Existe, nas margens do tempo, um espaço que não nomeamos jamais. Tocamo-lo levemente, atravessamo-lo sem o saber. É a sombra deixada por uma alegria demasiado intensa, ou o rasto indecifrável de uma palavra que não ousámos proferir. Esse espaço – essa lacuna – é o preciso lugar onde se acumulam os nossos fracassos. Não as falhas visíveis, as registadas pela história e que tranquilizam o juízo humano, mas as perdas mínimas, as perdas silenciosas, as perdas que cometemos por ignorância do nosso próprio valor.

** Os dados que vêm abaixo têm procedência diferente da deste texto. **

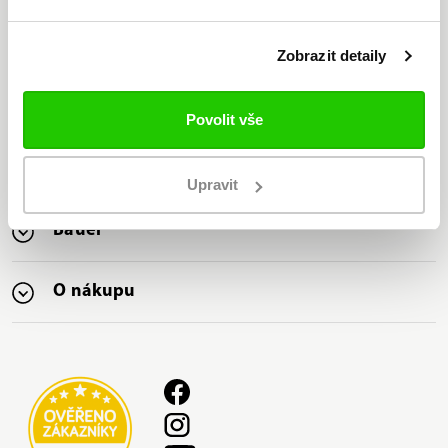
Zobrazit detaily
Jsme jediný oficiální
distributor značky Bauer v ČR
Povolit vše
Nabízíme nejširší sortiment
značky Bauer na trhu
Upravit
Bauer
O nákupu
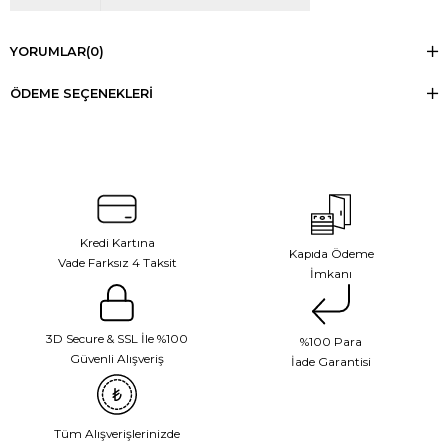
YORUMLAR
(0)
ÖDEME SEÇENEKLERI
Kredi Kartına
Kapıda Ödeme
Vade Farksız 4 Taksit
İmkanı
3D Secure & SSL İle %100
%100 Para
Güvenli Alışveriş
İade Garantisi
Tüm Alışverişlerinizde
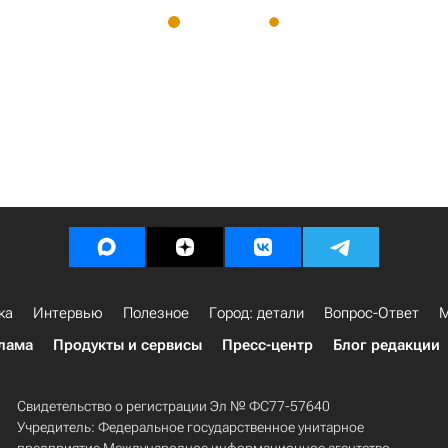
ка
Интервью
Полезное
Город: детали
Вопрос-Ответ
М
лама
Продукты и сервисы
Пресс-центр
Блог редакции
Свидетельство о регистрации Эл № ФС77-57640
Учредитель: Федеральное государственное унитарное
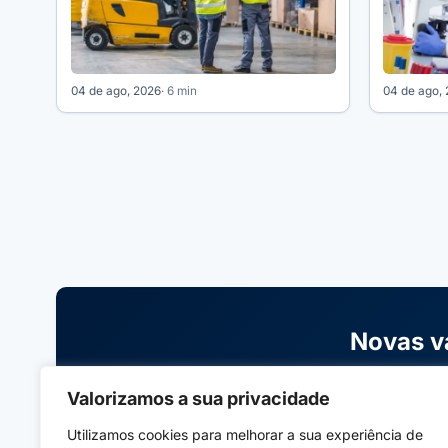
04 de ago, 2026
· 6 min
04 de ago,
Novas v
Receba avisos sobre cursos gratuitos,
Valorizamos a sua privacidade
Utilizamos cookies para melhorar a sua experiência de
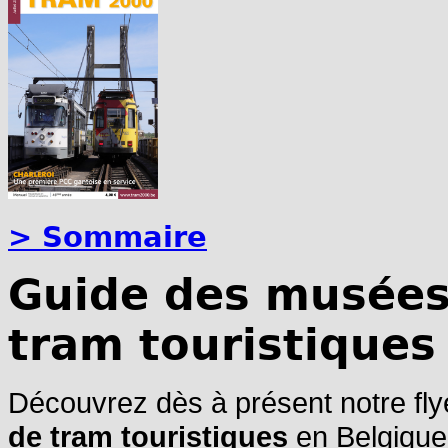
> Sommaire
Guide des musées 
tram touristiques
Découvrez dès à présent notre flye
de tram touristiques
en Belgique,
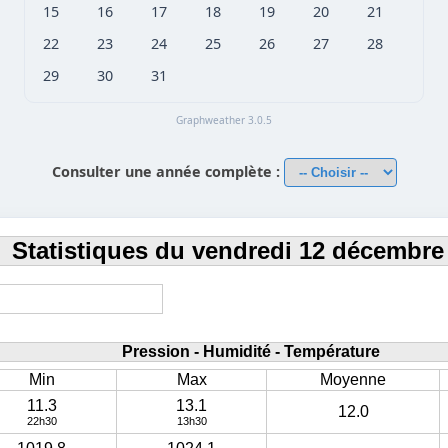
15
16
17
18
19
20
21
22
23
24
25
26
27
28
29
30
31
Graphweather 3.0.5
Consulter une année complète :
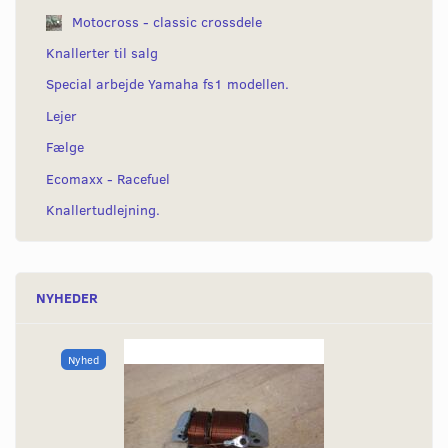
Motocross - classic crossdele
Knallerter til salg
Special arbejde Yamaha fs1 modellen.
Lejer
Fælge
Ecomaxx - Racefuel
Knallertudlejning.
NYHEDER
Nyhed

Um dia, descobrimos que o que deixámos escapar não foi um momento, nem um gesto insignificante: fomos nós próprios. Tal como nas Metamorfoses de Ovídio, é justamente onde o esquecimento mergulha os seres noutras formas, que nos tornamo o eco negado do que poderíamos ter sido. Ovídio sabia que o silêncio não é uma mera retirada, mas um poder ambíguo. Nas tragédias gregas, é uma arma: na boca de Electra, o silêncio torna-se revolta; na de Antígona, desafio; na de Niobe, petrificação. No entanto, nós, modernos, confundimos muitas vezes silêncio com desaparecimento. Acreditamos que, ao suprimir os nossos desejos, ganhamos tempo; que, ao diminuir a nossa própria luz, servimos o mundo. Mas o silêncio, quando não é escolhido, esculpe um vazio interior onde tudo o que poderia florescer é sepultado.

E quantas vezes não nos sujeitámos ao domínio dessa humildade insensata que alberga o medo, disfarçando-o de virtude? Dizemo-nos que é nobre apagarmo-nos; chamamos-lhe paciência, contenção, discrição. Mas, na verdade, é uma lenta deserção. É assim que perdemos o nosso lugar no coro humano, um pouco como Orfeu perdendo Eurídice: virando a cabeça no momento errado, duvidando do que levamos connosco e do que nos segue.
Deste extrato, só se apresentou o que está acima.